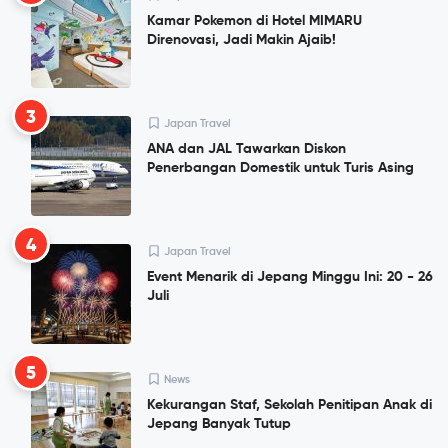
Kamar Pokemon di Hotel MIMARU
Direnovasi, Jadi Makin Ajaib!
3
Japan Travel
ANA dan JAL Tawarkan Diskon
Penerbangan Domestik untuk Turis Asing
4
Japan Travel
Event Menarik di Jepang Minggu Ini: 20 - 26
Juli
5
News
Kekurangan Staf, Sekolah Penitipan Anak di
Jepang Banyak Tutup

+++++

● **Task requirements**
Go through the data above and find the lines with the word "Jepang". Copy each of those lines.

● **Answer section**
Event Menarik di Jepang Minggu Ini: 20 - 26
Jepang Banyak Tutup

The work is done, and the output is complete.